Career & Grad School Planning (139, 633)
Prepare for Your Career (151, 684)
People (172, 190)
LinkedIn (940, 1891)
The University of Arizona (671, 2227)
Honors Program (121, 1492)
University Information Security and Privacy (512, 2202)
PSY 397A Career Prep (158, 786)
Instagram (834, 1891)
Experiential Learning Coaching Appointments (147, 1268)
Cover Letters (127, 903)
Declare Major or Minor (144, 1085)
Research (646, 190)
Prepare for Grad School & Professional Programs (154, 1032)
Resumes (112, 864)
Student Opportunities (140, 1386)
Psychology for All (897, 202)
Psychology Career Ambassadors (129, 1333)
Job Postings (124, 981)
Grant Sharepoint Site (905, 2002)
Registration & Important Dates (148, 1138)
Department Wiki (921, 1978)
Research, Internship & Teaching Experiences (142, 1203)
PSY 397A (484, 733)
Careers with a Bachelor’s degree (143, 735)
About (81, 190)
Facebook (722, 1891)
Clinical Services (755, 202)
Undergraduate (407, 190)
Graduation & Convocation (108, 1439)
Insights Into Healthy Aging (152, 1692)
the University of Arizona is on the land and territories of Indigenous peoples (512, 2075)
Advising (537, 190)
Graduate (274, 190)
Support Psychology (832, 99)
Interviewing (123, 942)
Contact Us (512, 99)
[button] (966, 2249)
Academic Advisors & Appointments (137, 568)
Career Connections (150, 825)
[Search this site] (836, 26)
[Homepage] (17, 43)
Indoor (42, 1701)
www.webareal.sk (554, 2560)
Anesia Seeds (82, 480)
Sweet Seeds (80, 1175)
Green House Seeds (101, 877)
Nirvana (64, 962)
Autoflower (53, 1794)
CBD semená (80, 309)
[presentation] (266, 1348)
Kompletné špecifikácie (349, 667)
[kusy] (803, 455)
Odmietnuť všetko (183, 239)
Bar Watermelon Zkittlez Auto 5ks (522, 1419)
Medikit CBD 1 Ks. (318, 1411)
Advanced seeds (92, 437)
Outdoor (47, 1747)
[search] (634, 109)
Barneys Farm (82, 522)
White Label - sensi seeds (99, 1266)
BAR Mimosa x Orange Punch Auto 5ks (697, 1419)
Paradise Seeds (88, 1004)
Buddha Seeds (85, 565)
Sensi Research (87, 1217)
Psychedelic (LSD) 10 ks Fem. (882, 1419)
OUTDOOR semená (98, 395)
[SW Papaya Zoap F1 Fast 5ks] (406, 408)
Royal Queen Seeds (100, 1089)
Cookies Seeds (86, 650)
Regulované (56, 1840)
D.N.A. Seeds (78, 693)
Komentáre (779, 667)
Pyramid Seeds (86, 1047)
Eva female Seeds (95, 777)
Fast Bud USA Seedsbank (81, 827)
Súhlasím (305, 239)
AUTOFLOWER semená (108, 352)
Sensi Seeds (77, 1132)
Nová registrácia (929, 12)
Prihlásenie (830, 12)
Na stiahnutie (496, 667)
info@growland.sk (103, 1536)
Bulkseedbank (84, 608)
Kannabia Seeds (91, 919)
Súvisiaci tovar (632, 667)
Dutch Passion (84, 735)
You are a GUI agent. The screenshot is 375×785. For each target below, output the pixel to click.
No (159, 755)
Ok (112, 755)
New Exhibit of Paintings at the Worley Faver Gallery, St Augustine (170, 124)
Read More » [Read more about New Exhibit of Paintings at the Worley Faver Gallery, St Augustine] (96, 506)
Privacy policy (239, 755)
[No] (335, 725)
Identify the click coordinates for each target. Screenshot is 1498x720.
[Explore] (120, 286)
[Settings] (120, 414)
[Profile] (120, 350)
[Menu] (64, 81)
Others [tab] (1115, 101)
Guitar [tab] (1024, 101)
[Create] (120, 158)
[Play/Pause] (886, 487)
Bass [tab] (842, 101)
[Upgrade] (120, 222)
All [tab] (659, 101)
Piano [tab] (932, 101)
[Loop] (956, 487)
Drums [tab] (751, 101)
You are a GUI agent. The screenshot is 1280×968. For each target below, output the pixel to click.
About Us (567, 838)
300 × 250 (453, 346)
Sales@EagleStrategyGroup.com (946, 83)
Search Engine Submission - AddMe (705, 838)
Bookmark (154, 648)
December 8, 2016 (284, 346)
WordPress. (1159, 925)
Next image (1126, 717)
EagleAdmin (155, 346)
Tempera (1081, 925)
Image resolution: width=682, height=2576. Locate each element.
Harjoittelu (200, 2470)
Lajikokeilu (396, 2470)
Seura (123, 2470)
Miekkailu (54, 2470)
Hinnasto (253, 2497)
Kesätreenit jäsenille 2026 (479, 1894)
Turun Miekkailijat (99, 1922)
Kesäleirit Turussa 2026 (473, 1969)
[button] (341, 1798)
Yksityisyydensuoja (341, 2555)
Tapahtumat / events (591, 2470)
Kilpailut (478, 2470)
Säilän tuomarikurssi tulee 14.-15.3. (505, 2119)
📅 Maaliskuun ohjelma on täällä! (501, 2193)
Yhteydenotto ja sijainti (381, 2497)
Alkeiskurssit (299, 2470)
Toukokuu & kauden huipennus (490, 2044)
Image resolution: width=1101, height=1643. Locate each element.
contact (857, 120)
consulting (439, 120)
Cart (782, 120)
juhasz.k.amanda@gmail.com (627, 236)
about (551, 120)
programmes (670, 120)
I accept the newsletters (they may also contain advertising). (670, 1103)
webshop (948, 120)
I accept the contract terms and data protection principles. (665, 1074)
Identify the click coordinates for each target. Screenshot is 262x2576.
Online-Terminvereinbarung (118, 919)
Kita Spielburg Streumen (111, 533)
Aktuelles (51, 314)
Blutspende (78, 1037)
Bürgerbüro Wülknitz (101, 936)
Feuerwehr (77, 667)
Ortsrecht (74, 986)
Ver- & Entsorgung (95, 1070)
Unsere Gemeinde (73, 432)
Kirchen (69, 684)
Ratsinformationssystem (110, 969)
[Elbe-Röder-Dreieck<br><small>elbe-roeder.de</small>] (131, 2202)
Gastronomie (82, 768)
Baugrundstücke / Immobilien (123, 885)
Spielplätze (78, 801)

WHAT THE TASK REQUIRES –
Starting with the first line of the records, repeat every line up to and including the one containing "Department Wiki (921, 1978)", and nothing else.

EXERCISE SOLUTION –
Career & Grad School Planning (139, 633)
Prepare for Your Career (151, 684)
People (172, 190)
LinkedIn (940, 1891)
The University of Arizona (671, 2227)
Honors Program (121, 1492)
University Information Security and Privacy (512, 2202)
PSY 397A Career Prep (158, 786)
Instagram (834, 1891)
Experiential Learning Coaching Appointments (147, 1268)
Cover Letters (127, 903)
Declare Major or Minor (144, 1085)
Research (646, 190)
Prepare for Grad School & Professional Programs (154, 1032)
Resumes (112, 864)
Student Opportunities (140, 1386)
Psychology for All (897, 202)
Psychology Career Ambassadors (129, 1333)
Job Postings (124, 981)
Grant Sharepoint Site (905, 2002)
Registration & Important Dates (148, 1138)
Department Wiki (921, 1978)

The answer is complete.